Some historians have even identified the Western qaghan Moheduo (Külüg Sibir) with Organa, the maternal uncle of Kubrat. Accurately or not, it still points to the rivalry between the Bulgars, led by Kubrat from the Dulo clan, and the Khazars, led by the Ashina clan.

Omeljan Pritsak further considered the connection of the name of Dulo clan with the name of the old Xiongnu ruling house 屠各 Tuge (in Old Chinese d'o-klâk). This association could further prove the link between Xiongnu and Huns (as well Huns and Bulgars). Peter B. Golden surmises that the Xiongnu tribal surname 獨孤 Dugu (< d'uk-kuo) or 屠各 Tuge (< d'o-klâk) possibly reflects underlying Turkic *Tuğqu or *Tuğlağ "tribe of the tuğ?" yet still considers the Turkic association as speculative.

Mercia MacDermott claimed that the Dulo clan had the dog as its sacred animal. MacDermott considered that the Bulgarian expression preserved to this day "he kills the dog", in the meaning "he gives the orders", is a relic of the time when the Dulo Khan sacrificed a dog to the deity Tangra in the name of the whole community.

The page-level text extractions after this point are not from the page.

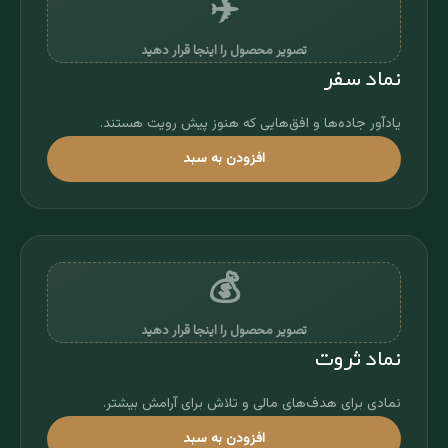
✈️
تصویر محصول را اینجا قرار دهید
نماد سفر
یادآور جاده‌ها و افق‌هایی که هنوز پیش رویت هستند.
افزودن به سبد
💰
تصویر محصول را اینجا قرار دهید
نماد ثروت
نمادی برای هدف‌های مالی و تلاش برای آرامش بیشتر.
افزودن به سبد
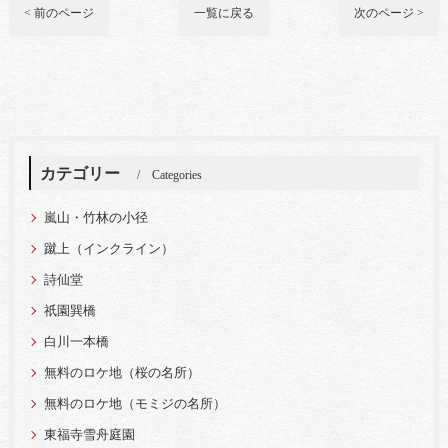
< 前のページ
一覧に戻る
次のページ >
カテゴリー
Categories
嵐山・竹林の小径
蹴上（インクライン）
詩仙堂
祇園巽橋
白川一本橋
無料のロケ地（桜の名所）
無料のロケ地（モミジの名所）
東福寺雪舟庭園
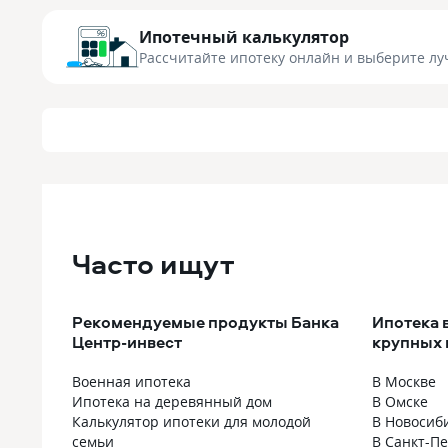
Ипотечный калькулятор
Рассчитайте ипотеку онлайн
и выберите лу
Часто ищут
Рекомендуемые продукты Банка
Ипотека 
Центр-инвест
крупных 
Военная ипотека
В Москве
Ипотека на деревянный дом
В Омске
Калькулятор ипотеки для молодой
В Новосиб
семьи
В Санкт-П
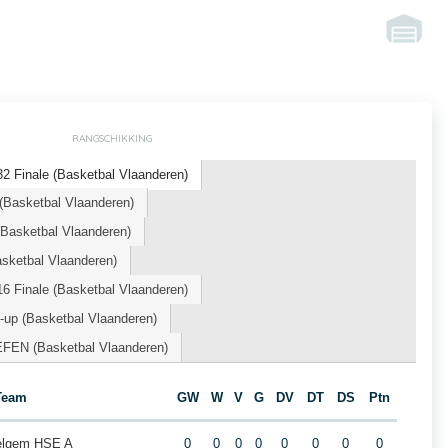
RANGSCHIKKING
2 Finale (Basketbal Vlaanderen)
(Basketbal Vlaanderen)
asketbal Vlaanderen)
ketbal Vlaanderen)
6 Finale (Basketbal Vlaanderen)
-up (Basketbal Vlaanderen)
EFEN (Basketbal Vlaanderen)
Team
GW
W
V
G
DV
DT
DS
Ptn
elgem HSE A
0
0
0
0
0
0
0
0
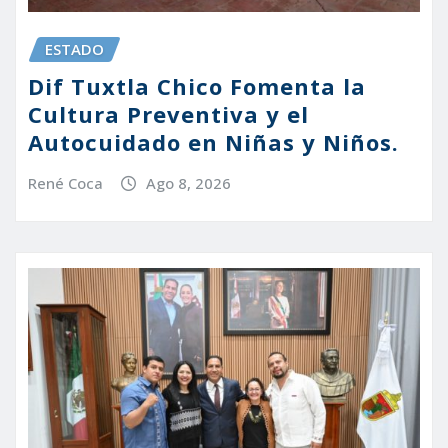
ESTADO
Dif Tuxtla Chico Fomenta la
Cultura Preventiva y el
Autocuidado en Niñas y Niños.
René Coca
Ago 8, 2026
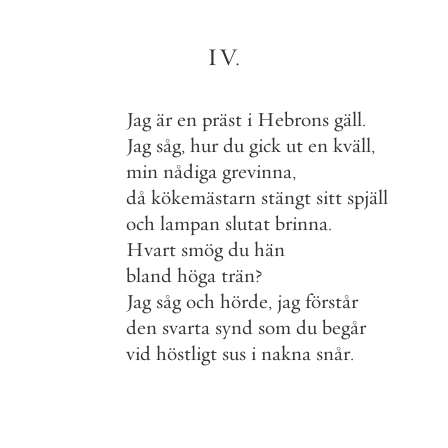
IV
.
Jag
är
en
präst
i
Hebrons
gäll
.
Jag
såg
,
hur
du
gick
ut
en
kväll
,
min
nådiga
grevinna
,
då
kökemästarn
stängt
sitt
spjäll
och
lampan
slutat
brinna
.
Hvart
smög
du
hän
bland
höga
trän
?
Jag
såg
och
hörde
,
jag
förstår
den
svarta
synd
som
du
begår
vid
höstligt
sus
i
nakna
snår
.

Some modern Bulgarian scholars, the most prominent of them, namely Peter Dobrev, argued that the Turkic names of the animals in the Bulgar calendar (also found in the Nominalia) show that the Turkic peoples had borrowed these words from the Iranian language (Bulgars). However, according to Raymond Detrez, this theory is rooted in the periods of anti-Turkish sentiment in Bulgaria, and is ideologically motivated. As such the proto-Bulgar language (of the group which established the state of Bulgaria), was claimed to be of Iranian language although it is generally accepted it was Turkic of Oghuric branch and related to modern Chuvash.

Aleksandar Burmov noted that the medieval writers under various names mentioned Huns and Bulgars, and some authors mentioned them as separate ethnic categories. The cases of mixing information for Bulgars and Huns in some authors, as well as possible rapprochement of the names Avitohol – Attila and Irnik – Ernak, do not give reason to draw a line of equality between the two ethnic groups. According to Burmov there is no historical evidence that the Bulgars and Huns lived in the same territory. Burmov, Peter B. Golden, Gyula Németh and Panos Sophoulis concluded that claiming of Attilid descent shows the intermingling of European Huns elements with newly arrived Oğuric Turkic groups, as the number of evidence of linguistic, ethnographic and socio-political nature show that Bulgars belonged to the group of Turkic peoples.

===Etymology===
B. Simeonov derived Dulu from Turkic dul/tul (big, powerful, giant; war horse), and saw Dulo as partly Slavicized form. Simeonov derived *Dullu from Old Hunnic dul + lu (mounted, horseman), yet according to Peter B. Golden, no such Hunnic word is attested. According to G. Clauson, Old Turkic tul denotes "widow, widower". Golden, citing Lajos Ligeti (1986), wondered if Dulo resulted from Slavicism of Turkic title Yula. Even so, all hypotheses P. B. Golden considers for now as speculative.

==Legacy==

Dulo Hill on Livingston Island, near Antarctica, is named after the Bulgarian ruling dynasty Dulo.